Work to complete:
Where the word "аналоговом" appears in a line below, copy the whole line.

Saved data entries:
◇ ◇ ◇ ◇ ◇

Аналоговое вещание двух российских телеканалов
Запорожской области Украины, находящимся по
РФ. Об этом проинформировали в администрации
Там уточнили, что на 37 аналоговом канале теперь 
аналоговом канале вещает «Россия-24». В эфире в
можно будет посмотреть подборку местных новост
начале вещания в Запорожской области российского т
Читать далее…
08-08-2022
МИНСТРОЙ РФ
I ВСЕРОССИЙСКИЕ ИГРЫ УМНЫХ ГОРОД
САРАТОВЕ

◇ ◇ ◇ ◇ ◇

Answer to the problem:
Там уточнили, что на 37 аналоговом канале теперь 
аналоговом канале вещает «Россия-24». В эфире в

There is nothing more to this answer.